About the Photographer
Evans, Terry
American, b. 1944
For a large portion of her career, Terry Evans has photographed the prairie, from its natural, untouched state to its care, development, use, and abandonment. Photographing from both ground and aerial perspectives, she focuses on the issues of specific places and how ecological, economic, agricultural, and cultural patterns physically shape the landscape. As her documentation ranges from responsible land management like cattle rotation and erosion prevention to careless industrial pollution in her aerial pictures, Evans is consistently interested in the tension between specificity and abstraction. The distanced perspective offers a wide-reaching, detached, and revealing view of the landscape. Her images clearly articulate this duality inherent in the relationship between the landscape and those who live in it. Around the turn of the century, Evans began to photograph animal and plant specimens, examining the relationship between science and art and once again challenging us to define our place in nature.

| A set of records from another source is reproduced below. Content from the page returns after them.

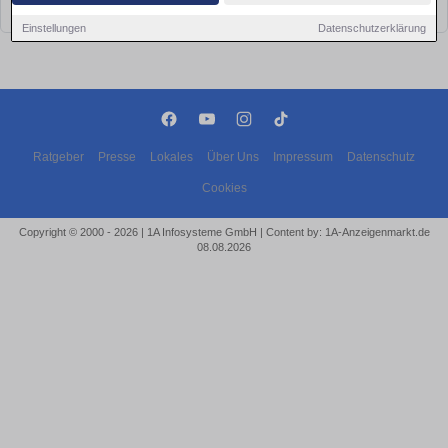
bald wieder vorbei!
Einstellungen
Datenschutzerklärung
Ratgeber
Presse
Lokales
Über Uns
Impressum
Datenschutz
Cookies
Copyright © 2000 - 2026 | 1A Infosysteme GmbH | Content by: 1A-Anzeigenmarkt.de
08.08.2026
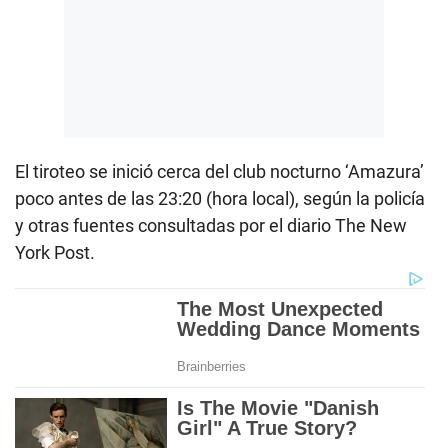
El tiroteo se inició cerca del club nocturno ‘Amazura’
poco antes de las 23:20 (hora local), según la policía
y otras fuentes consultadas por el diario The New
York Post.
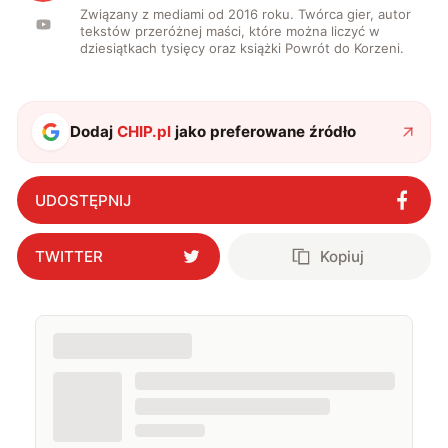
Związany z mediami od 2016 roku. Twórca gier, autor
tekstów przeróżnej maści, które można liczyć w
dziesiątkach tysięcy oraz książki Powrót do Korzeni.
Dodaj
CHIP.pl
jako preferowane źródło
UDOSTĘPNIJ
TWITTER
Kopiuj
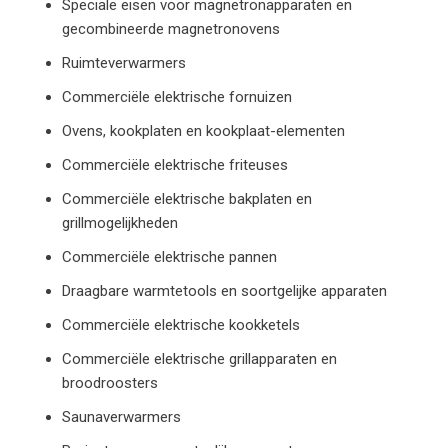
Speciale eisen voor magnetronapparaten en
gecombineerde magnetronovens
Ruimteverwarmers
Commerciële elektrische fornuizen
Ovens, kookplaten en kookplaat-elementen
Commerciële elektrische friteuses
Commerciële elektrische bakplaten en
grillmogelijkheden
Commerciële elektrische pannen
Draagbare warmtetools en soortgelijke apparaten
Commerciële elektrische kookketels
Commerciële elektrische grillapparaten en
broodroosters
Saunaverwarmers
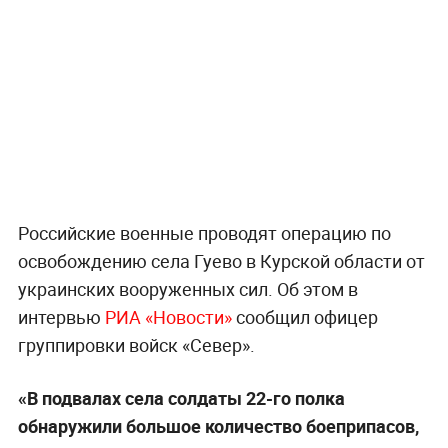
Российские военные проводят операцию по
освобождению села Гуево в Курской области от
украинских вооруженных сил. Об этом в
интервью
РИА «Новости»
сообщил офицер
группировки войск «Север».
«В подвалах села солдаты 22-го полка
обнаружили большое количество боеприпасов,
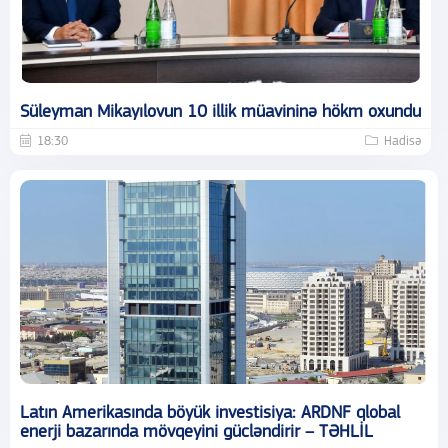
Süleyman Mikayılovun 10 illik müavininə hökm oxundu
18:30
Hadisə
Latın Amerikasında böyük investisiya: ARDNF qlobal
enerji bazarında mövqeyini gücləndirir – TƏHLİL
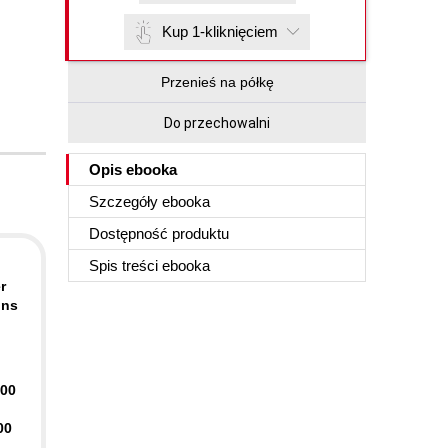
Kup 1-kliknięciem
Przenieś na półkę
Do przechowalni
Opis
ebooka
Szczegóły
ebooka
Dostępność produktu
Spis treści
ebooka
r
ons
400
00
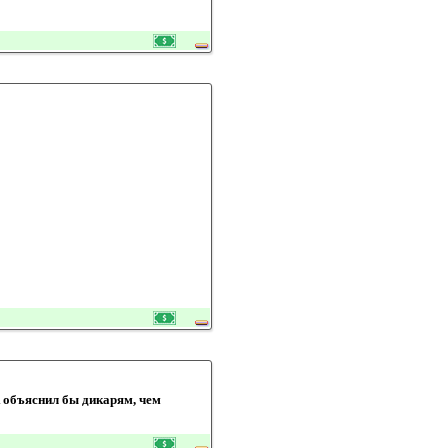
к объяснил бы дикарям, чем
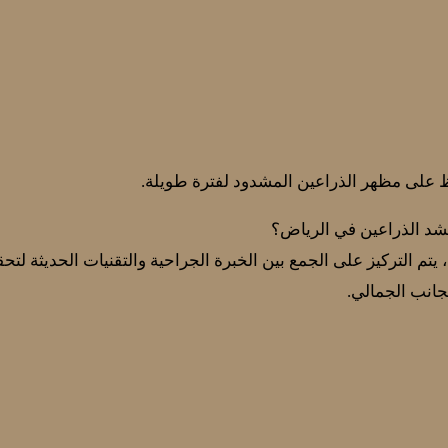
ظ على مظهر الذراعين المشدود لفترة طويلة.
 لشد الذراعين في الرياض؟
يتم التركيز على الجمع بين الخبرة الجراحية والتقنيات الحديثة لت
جانب الجمالي.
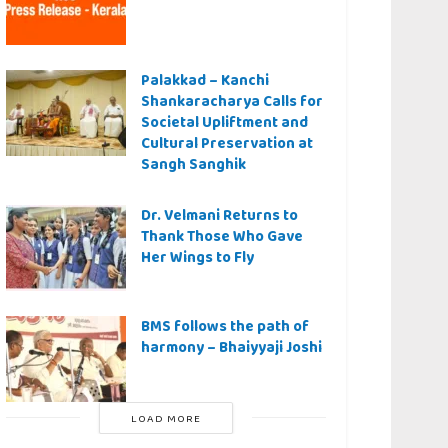
Palakkad – Kanchi
Shankaracharya Calls for
Societal Upliftment and
Cultural Preservation at
Sangh Sanghik
Dr. Velmani Returns to
Thank Those Who Gave
Her Wings to Fly
BMS follows the path of
harmony – Bhaiyyaji Joshi
LOAD MORE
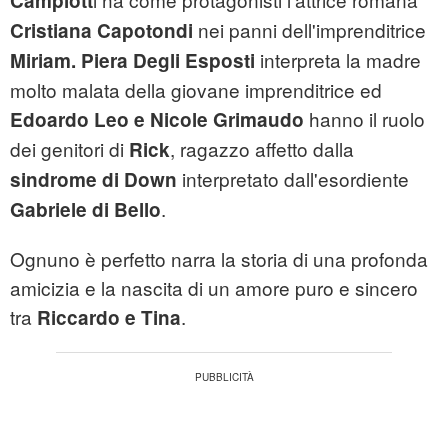
Campiott
nei panni dell'imprenditrice
Cristiana Capotondi
interpreta la madre
Miriam. Piera Degli Esposti
molto malata della giovane imprenditrice ed
hanno il ruolo
Edoardo Leo e Nicole Grimaudo
dei genitori di
, ragazzo affetto dalla
Rick
interpretato dall'esordiente
sindrome di Down
.
Gabriele di Bello
Ognuno è perfetto narra la storia di una profonda
amicizia e la nascita di un amore puro e sincero
tra
.
Riccardo e Tina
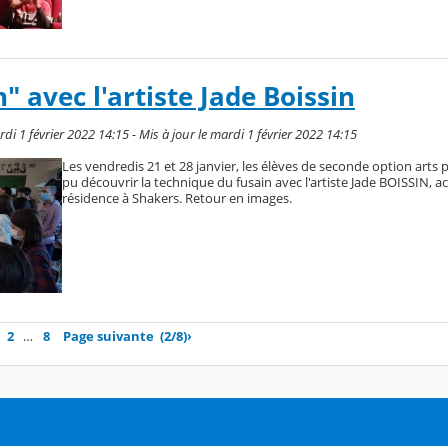
n" avec l'artiste Jade Boissin
i 1 février 2022 14:15 - Mis à jour le mardi 1 février 2022 14:15
Les vendredis 21 et 28 janvier, les élèves de seconde option arts 
pu découvrir la technique du fusain avec l'artiste Jade BOISSIN, 
résidence à Shakers. Retour en images.
2
…
8
Page suivante
(2/8)
›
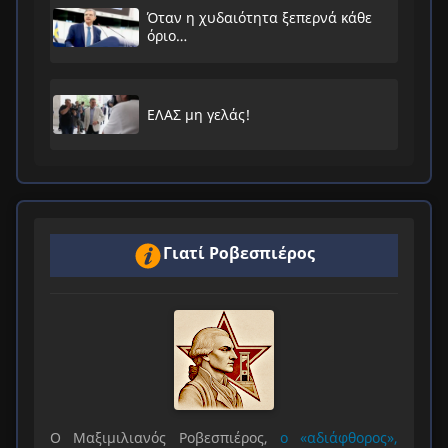
Όταν η χυδαιότητα ξεπερνά κάθε
όριο…
ΕΛΑΣ μη γελάς!
Γιατί Ροβεσπιέρος
Ο Μαξιμιλιανός Ροβεσπιέρος,
ο «αδιάφθορος»,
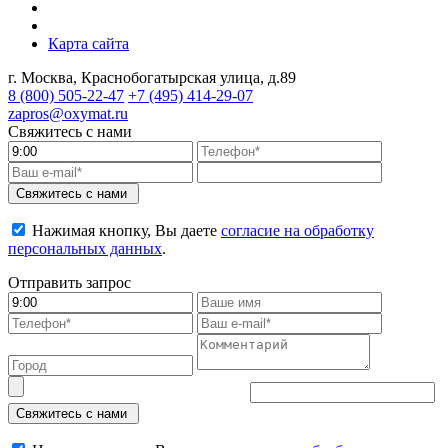
Карта сайта
г. Москва, Краснобогатырская улица, д.89
8 (800)
505-22-47
+7 (495)
414-29-07
zapros@oxymat.ru
Свяжитесь с нами
Свяжитесь с нами
Нажимая кнопку, Вы даете
согласие на обработку
персональных данных
.
Отправить запрос
Свяжитесь с нами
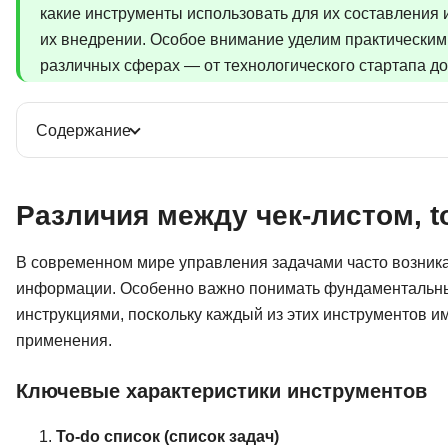
какие инструменты использовать для их составления 
их внедрении. Особое внимание уделим практическим 
различных сферах — от технологического стартапа д
Содержание
Различия между чек-листом, t
В современном мире управления задачами часто возник
информации. Особенно важно понимать фундаментальные
инструкциями, поскольку каждый из этих инструментов и
применения.
Ключевые характеристики инструментов
To-do список (список задач)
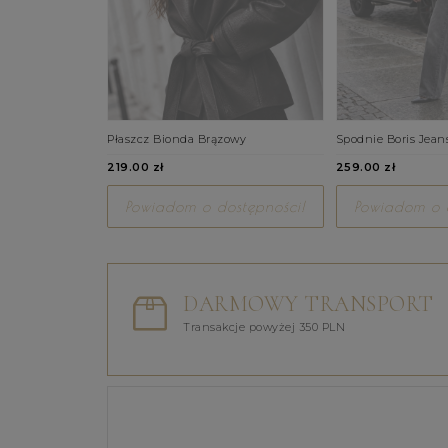
Płaszcz Bionda Brązowy
Spodnie Boris Jean
219.00 zł
259.00 zł
Powiadom o dostępności!
Powiadom o d
DARMOWY TRANSPORT
Transakcje powyżej 350 PLN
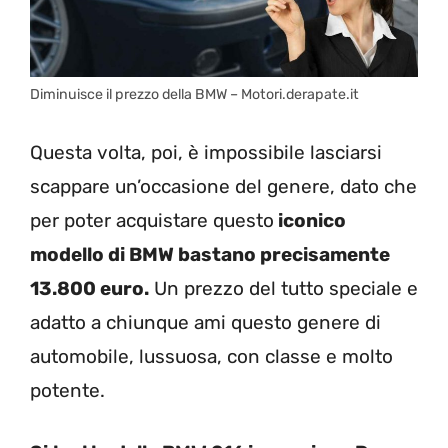
Diminuisce il prezzo della BMW – Motori.derapate.it
Questa volta, poi, è impossibile lasciarsi
scappare un’occasione del genere, dato che
per poter acquistare questo
iconico
modello di BMW bastano precisamente
13.800 euro.
Un prezzo del tutto speciale e
adatto a chiunque ami questo genere di
automobile, lussuosa, con classe e molto
potente.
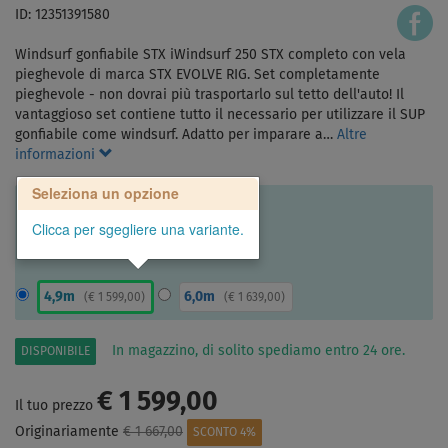
ID: 12351391580
Windsurf gonfiabile STX iWindsurf 250 STX completo con vela
pieghevole di marca STX EVOLVE RIG. Set completamente
pieghevole - non dovrai più trasportarlo sul tetto dell'auto! Il
vantaggioso set contiene tutto il necessario per utilizzare il SUP
gonfiabile come windsurf. Adatto per imparare a…
Altre
informazioni
Seleziona un opzione
Clicca per sgegliere una variante.
4,9m
6,0m
(
€ 1 599,00
)
(
€ 1 639,00
)
In magazzino, di solito spediamo entro 24 ore.
DISPONIBILE
€ 1 599,00
Il tuo prezzo
Originariamente
€ 1 667,00
SCONTO 4%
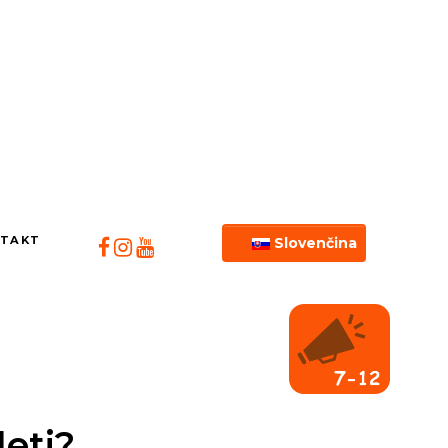
TAKT
Slovenčina
eti?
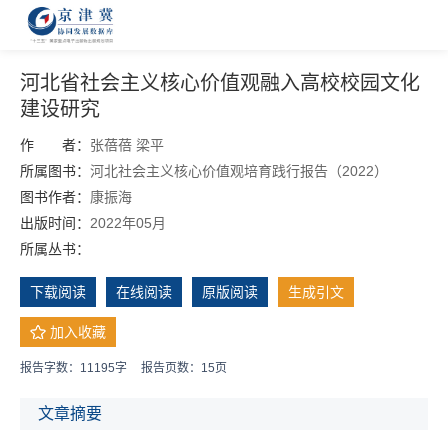
河北省社会主义核心价值观融入高校校园文化
建设研究
作 者：
张蓓蓓
梁平
所属图书：
河北社会主义核心价值观培育践行报告（2022）
图书作者：
康振海
出版时间：
2022年05月
所属丛书：
下载阅读
在线阅读
原版阅读
生成引文
加入收藏
报告字数：11195字
报告页数：15页
文章摘要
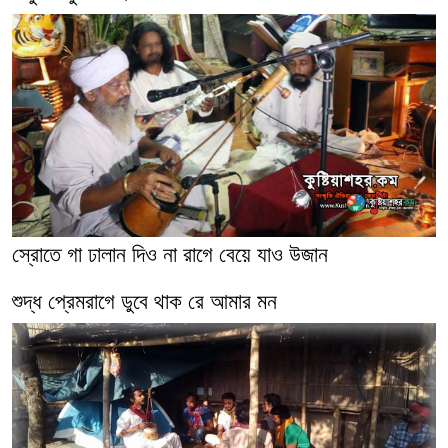
স্রোতে গা ঢালান দিও না রাগে বেয়ে যাও উজান
শুদ্ধ প্রেমরাগে ডুবে থাক রে আমার মন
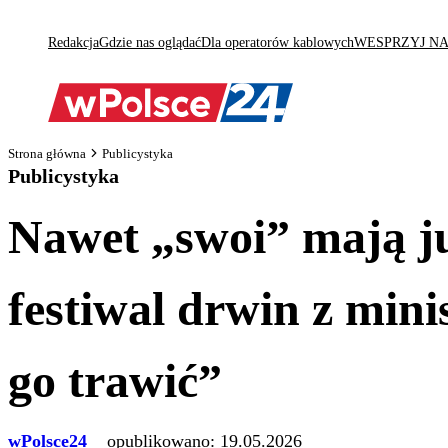
Redakcja
Gdzie nas oglądać
Dla operatorów kablowych
WESPRZYJ N
Strona główna
Publicystyka
Publicystyka
Nawet „swoi” mają 
festiwal drwin z mini
go trawić”
wPolsce24
opublikowano:
19.05.2026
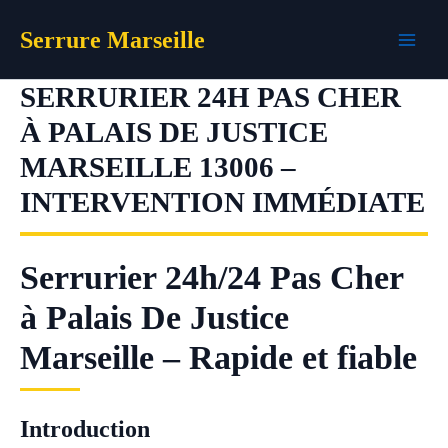
Aller
Serrure Marseille
au
contenu
SERRURIER 24H PAS CHER
À PALAIS DE JUSTICE
MARSEILLE 13006 –
INTERVENTION IMMÉDIATE
Serrurier 24h/24 Pas Cher
à Palais De Justice
Marseille – Rapide et fiable
Introduction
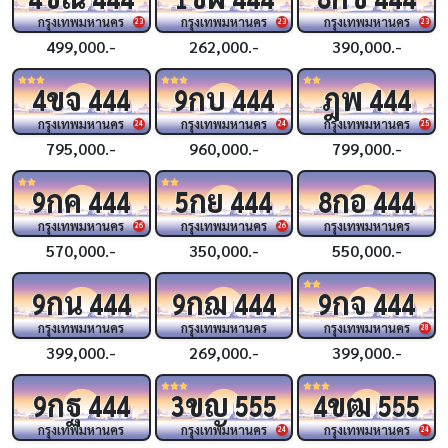
กรุงเทพมหานคร
กรุงเทพมหานคร
กรุงเทพมหานคร
23
23
23
499,000.-
262,000.-
390,000.-
ขจ
กบ
ฎพ
4
444
9
444
444
กรุงเทพมหานคร
กรุงเทพมหานคร
กรุงเทพมหานคร
24
24
25
795,000.-
960,000.-
799,000.-
กค
กย
กอ
9
444
5
444
8
444
กรุงเทพมหานคร
กรุงเทพมหานคร
กรุงเทพมหานคร
26
26
570,000.-
350,000.-
550,000.-
กน
กฌ
กจ
9
444
9
444
9
444
กรุงเทพมหานคร
กรุงเทพมหานคร
กรุงเทพมหานคร
28
399,000.-
269,000.-
399,000.-
กฐ
ขญ
ขฒ
9
444
3
555
4
555
กรุงเทพมหานคร
กรุงเทพมหานคร
กรุงเทพมหานคร
24
24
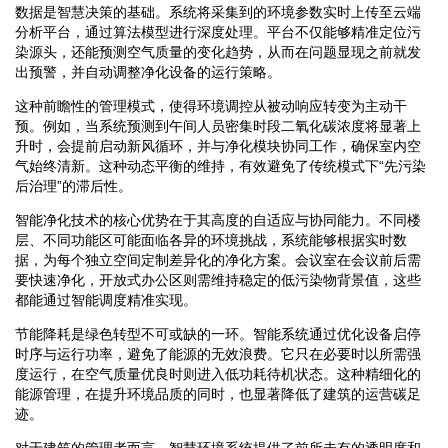
数据是智慧决策的基础。系统将采集到的环境参数实时上传至云端
分析平台，通过算法模型进行深度处理。平台不仅能够精准定位污
染源头，还能预测空气质量的变化趋势，从而在问题显现之前就发
出预警，并自动调整净化设备的运行策略。
这种前瞻性的管理模式，使得环境调控从被动响应转变为主动干
预。例如，当系统预测到午间人员密集时段二氧化碳浓度将显著上
升时，会提前启动新风循环，并与净化模块协同工作，确保室内空
气始终清新。这种动态平衡的维持，有效避免了传统模式下“先污染
后治理”的滞后性。
智能净化技术的核心优势在于其高度的自适应与协同能力。不同楼
层、不同功能区可能面临各异的环境挑战，系统能够根据实时数
据，为每个独立空间定制差异化的净化方案。会议室在会议前后需
要快速净化，开放式办公区则需维持稳定的低污染物背景值，这些
都能通过智能调度精准实现。
节能降耗是绿色转型不可或缺的一环。智能系统通过优化设备启停
时序与运行功率，避免了能源的无效浪费。它只在必要时以所需强
度运行，在空气质量优良时则进入低功耗待机状态。这种精细化的
能源管理，在提升环境品质的同时，也显著降低了建筑的运营碳足
迹。
对于建筑的管理者而言，智慧环境系统提供了前所未有的透明度和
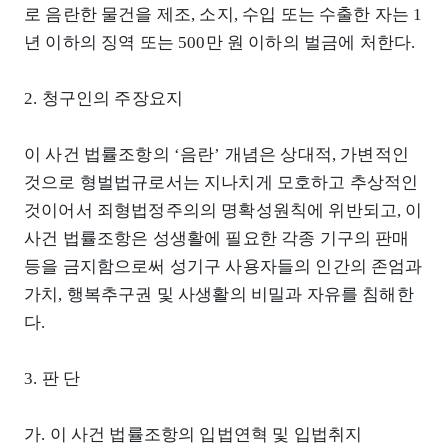
로 음란한 물건을 제조, 소지, 수입 또는 수출한 자는 1
년 이하의 징역 또는 500만 원 이하의 벌금에 처한다.
2. 청구인의 주장요지
이 사건 법률조항의 ‘음란’ 개념은 상대적, 가변적인
것으로 형벌법규로서는 지나치게 모호하고 추상적인
것이어서 죄형법정주의의 명확성원칙에 위반되고, 이
사건 법률조항은 성생활에 필요한 각종 기구의 판매
등을 금지함으로써 성기구 사용자들의 인간의 존엄과
가치, 행복추구권 및 사생활의 비밀과 자유를 침해한
다.
3. 판 단
가. 이 사건 법률조항의 입법연혁 및 입법취지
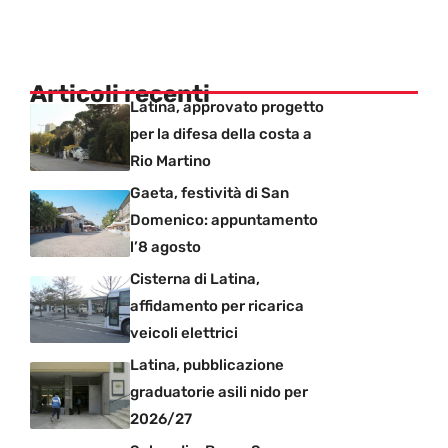
Articoli recenti
Latina, approvato progetto
per la difesa della costa a
Rio Martino
Gaeta, festività di San
Domenico: appuntamento
l’8 agosto
Cisterna di Latina,
affidamento per ricarica
veicoli elettrici
Latina, pubblicazione
graduatorie asili nido per
2026/27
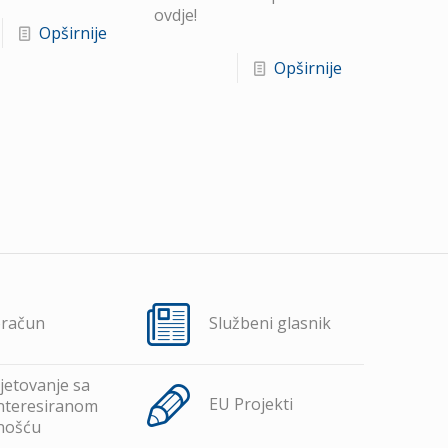
ovdje!
Opširnije
Opširnije
oračun
Službeni glasnik
jetovanje sa
EU Projekti
nteresiranom
nošću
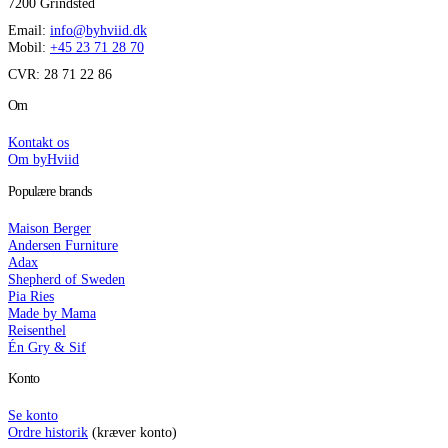
7200 Grindsted
Email:
info@byhviid.dk
Mobil:
+45 23 71 28 70
CVR: 28 71 22 86
Om
Kontakt os
Om byHviid
Populære brands
Maison Berger
Andersen Furniture
Adax
Shepherd of Sweden
Pia Ries
Made by Mama
Reisenthel
Én Gry & Sif
Konto
Se konto
Ordre historik
(kræver konto)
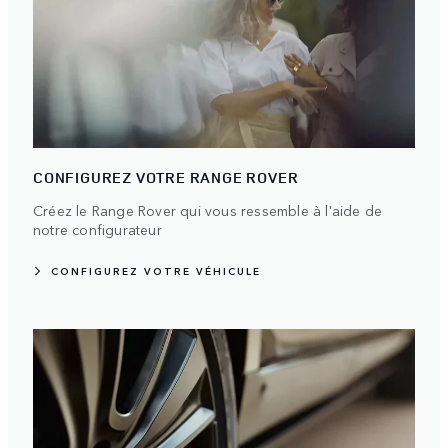
CONFIGUREZ VOTRE RANGE ROVER
Créez le Range Rover qui vous ressemble à l'aide de
notre configurateur
CONFIGUREZ VOTRE VÉHICULE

Terry Evans was born in Kansas City, Missouri in 1944. Her solo exhibition In Place of Prairie appeared at the Art Institute of Chicago in late 1998, and she has exhibited other works at the National Audubon Society Headquarters, New York; San Francisco Museum of Modern Art; and the Society for Contemporary Photography, Kansas City, Missouri, among others. Her work is included in many permanent collections, such as those at the Art Institute of Chicago; Museum of Modern Art, New York; and the Baltimore Museum of Art. The recipient of a 1997 Guggenheim Fellowship, Evans currently lives and works in Chicago and frequently guest lectures at Columbia College Chicago.